Officers and workmen retired from nationalised banks and State Bank of India (SBI) are worried no action on ‘provision for pension updation’ is forthcoming even after 30 years of an agreement ‘with enabling provision.’ In Reserve Bank of India, however, the retiree pension was revised as per a circular dated March 7, 2019, which was followed up by another one dated July 13, 2023.

Centre’s stand

A Raghavan, Former General Secretary, State Banks’ Staff Union (Kerala Circle) and Deputy General Secretary, SBI Pensioners’ Association Kerala, said the Centre had gone on record saying there is no provision for updation of pension of employees of commercial banks. Bhagwat Karad, Minister of State for Finance, stated in Lok Sabha on July 31 that “pension, a funded scheme, was introduced in these banks through bipartite settlement on October 29, 1993, covering employees retired on or after January 1, 1986, between unions/associations of employees and Indian Banks’ Association (IBA), national body mandated to sign settlements with United Forum of Bank Unions (UFBU).

Dearness relief allowed

Boards of banks accordingly made Employees’ Pension Regulations, 1995, in exercise of powers under section 19 of the Banking Companies (Acquisition and Transfer of Undertakings) Act, 1970/1980. “The regulations do not have provision for revision of pension. But pensioners/retirees of banks are granted dearness relief on pension, and increased from time to time. IBA has further informed that the matter of pension updation of banks is sub judice in the Supreme Court,” the Minister had said.

’Not financially viable’ 

IBA, vide affidavit on September, 2022, submitted in the Supreme Court said there is no provision for any pension updation.
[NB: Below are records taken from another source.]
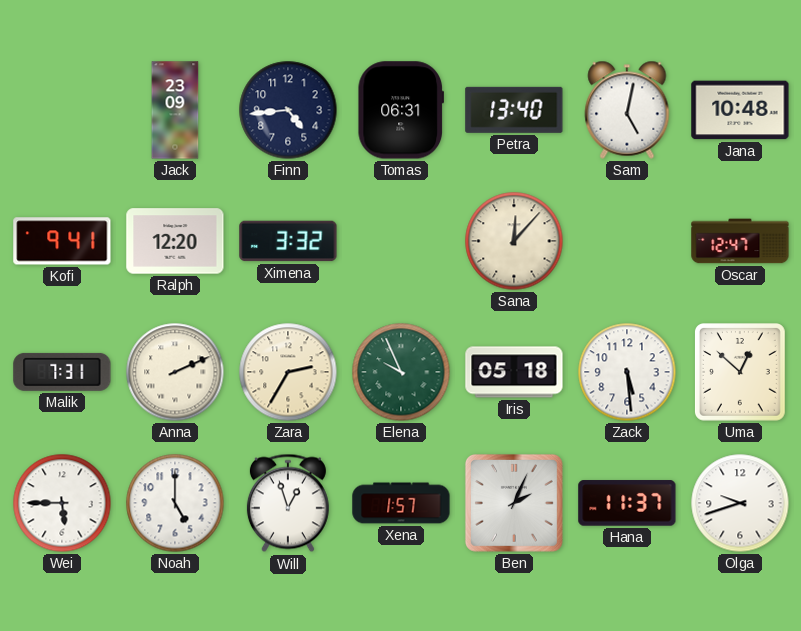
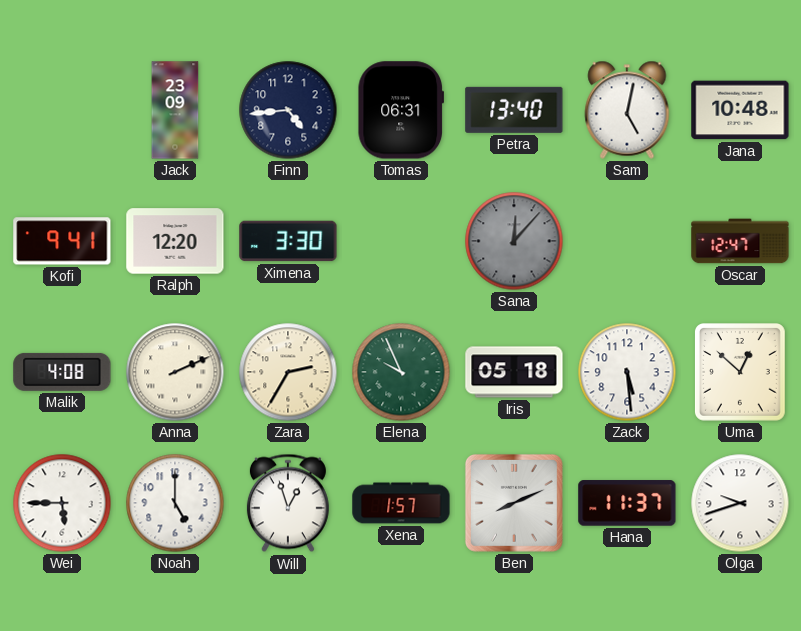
Ximena: 3:32 -> 3:30
Sana dial: cream -> grey
Malik: 7:31 -> 4:08
Ben: 2:04 -> 8:11
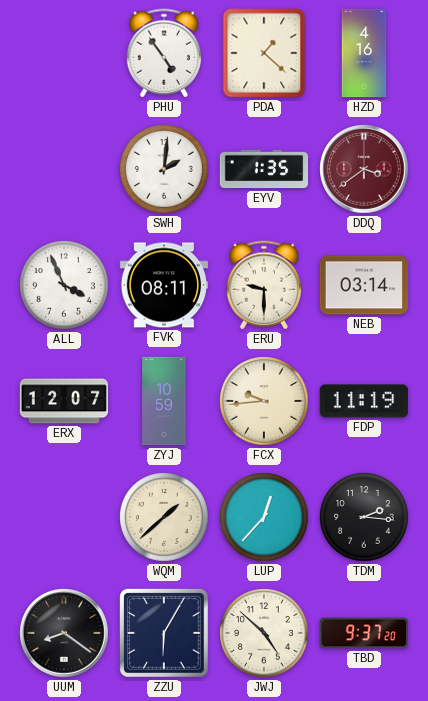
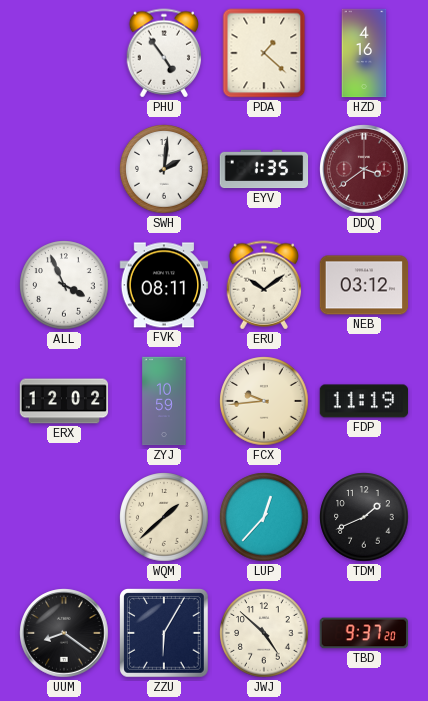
ERU: 9:30 -> 10:09
NEB: 03:14 -> 03:12
ERX: 12:07 -> 12:02
TDM: 2:16 -> 1:41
Therefore, it would neither be appropriate in principle nor would be financially viable to accept representation/claim for pension updation at par with Central employees, particularly when there is no parity between the two sets of employees. Pension in banks is paid out of pension funds created out of their contribution to PF whereas, in respect of Central employees, it is paid not out of pension fund but treated as revenue expenditure and paid out of budgetary allocation. 

RTI information 

Raghavan disagreed saying data available as per RTI documents shows funds of ₹3.5 lakh crore are available with banks as on March 31, 2022, to meet costs of updation. Pensioner associations point to related agreements signed on various occasions. A Memorandum of Settlement dated October 29, 1993, involving 58 banks and their workmen said: “During the course of negotiations… in February 1990, the IBA agreed to introduce a pension scheme for workmen employees in lieu of employers’ contribution to PF. It was to be broadly on Central Government/RBI pattern, details of which would be worked out.”

Proposed settlement

Clause 12 of the settlement between the parties to be signed by December 31, 1993, said “provision will be made by a scheme for applicability, qualifying service, amount of pension, payment of pension, commutation of pension, family pension, payment of pension, commutation of pension, family pension, updating and other general conditions, etc as are in force in Reserve Bank of India”.

A small committee consisting of representatives from IBA and major unions was formed to go into details of regulations covering applicability, qualifying service, amount of pension, payment of pension, commutation, family pension, updating and other general conditions. Terms of reference required it to formulate regulations to be adopted by individual banks for setting up a pension fund.

This was to be done on similar lines as RBI pension regulations and Central Civil Services (Pension Rules) by making suitable modifications in relation to applicability to the banking industry. The draft was accepted by the parties concerned. Clause 2 said the formula agreed for updation should be on the lines of the RBI scheme. Any change therein should be introduced only after mutual agreement.